Potential outcomes framework and causal estimands
Relying on a potential outcomes framework, suppose that a study has \(n\) individuals sampled from a population of size \(N\). An individual \(i\) has two potential outcomes \({Y}_{i}\left(a\right)\), for exposure \(a=0\) (unexposed) and \(a=1\) (exposed)16. Let \({Z}_{i}\) be the indicator for observed exposure, with \({Z}_{i}=0\) if unexposed and \({Z}_{i}=1\) if exposed16. The individual’s observed outcome is then \({Y}_{i}\left({Z}_{i}\right)={Z}_{i}\times {Y}_{i}\left(1\right)+\left(1-{Z}_{i}\right)\times {Y}_{i}\left(0\right)\)16.

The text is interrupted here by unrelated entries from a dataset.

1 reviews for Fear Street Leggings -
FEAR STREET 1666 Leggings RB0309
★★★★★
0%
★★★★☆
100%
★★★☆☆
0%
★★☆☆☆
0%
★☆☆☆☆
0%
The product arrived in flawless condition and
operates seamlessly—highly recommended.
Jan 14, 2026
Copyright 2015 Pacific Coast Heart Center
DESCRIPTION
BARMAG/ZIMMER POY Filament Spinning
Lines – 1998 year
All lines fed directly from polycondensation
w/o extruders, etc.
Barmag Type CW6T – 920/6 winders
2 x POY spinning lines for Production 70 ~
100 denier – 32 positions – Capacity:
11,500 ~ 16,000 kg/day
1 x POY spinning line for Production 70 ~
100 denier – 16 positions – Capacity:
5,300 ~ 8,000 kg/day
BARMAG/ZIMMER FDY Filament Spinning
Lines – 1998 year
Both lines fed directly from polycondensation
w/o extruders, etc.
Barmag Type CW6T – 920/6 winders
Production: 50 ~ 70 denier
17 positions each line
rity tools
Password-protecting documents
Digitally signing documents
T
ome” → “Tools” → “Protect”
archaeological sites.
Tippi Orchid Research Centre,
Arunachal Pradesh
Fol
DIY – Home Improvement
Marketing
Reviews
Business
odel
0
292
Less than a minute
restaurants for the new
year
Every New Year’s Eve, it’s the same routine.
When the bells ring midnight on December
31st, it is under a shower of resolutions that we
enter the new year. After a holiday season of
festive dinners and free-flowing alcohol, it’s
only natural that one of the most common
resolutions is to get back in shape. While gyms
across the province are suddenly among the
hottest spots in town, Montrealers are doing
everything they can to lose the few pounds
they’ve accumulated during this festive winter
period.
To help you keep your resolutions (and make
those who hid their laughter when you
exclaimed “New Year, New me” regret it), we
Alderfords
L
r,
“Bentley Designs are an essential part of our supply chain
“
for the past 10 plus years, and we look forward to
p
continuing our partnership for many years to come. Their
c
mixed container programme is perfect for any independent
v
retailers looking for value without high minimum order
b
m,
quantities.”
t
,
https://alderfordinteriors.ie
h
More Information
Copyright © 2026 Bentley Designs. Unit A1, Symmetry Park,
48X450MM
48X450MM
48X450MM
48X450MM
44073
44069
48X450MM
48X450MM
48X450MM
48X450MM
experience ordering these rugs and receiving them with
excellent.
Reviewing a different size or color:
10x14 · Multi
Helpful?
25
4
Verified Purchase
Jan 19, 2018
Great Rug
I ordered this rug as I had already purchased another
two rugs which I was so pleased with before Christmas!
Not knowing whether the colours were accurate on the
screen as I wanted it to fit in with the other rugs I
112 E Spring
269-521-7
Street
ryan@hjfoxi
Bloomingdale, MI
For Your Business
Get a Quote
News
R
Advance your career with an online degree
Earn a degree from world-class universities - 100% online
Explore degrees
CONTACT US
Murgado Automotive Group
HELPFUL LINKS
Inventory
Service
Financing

At the population level, the average potential outcomes are represented by \(E\left[Y\left(1\right)\right]\) and \(E\left[Y\left(0\right)\right]\) when all individuals in the population are exposed and unexposed, respectively17. For binary outcomes, these values are represented by probabilities: \(Pr\left[Y\left(1\right)=1\right]\) and \(Pr\left[Y\left(0\right)=1\right]\), respectively17. Some causal effects of interest can include the rate difference \(Pr\left[Y\left(1\right)=1\right]-Pr\left[Y\left(0\right)=1\right]\), the risk ratio \(\frac{Pr\left[Y\left(1\right)=1\right]}{Pr\left[Y\left(0\right)=1\right]}\) and the odds ratio \(\frac{\left(Pr\left[Y\left(1\right)=1\right]/Pr\left[Y\left(1\right)=0\right]\right)}{\left(Pr\left[Y\left(0\right)=1\right]/Pr\left[Y\left(0\right)=0\right]\right)}\)17.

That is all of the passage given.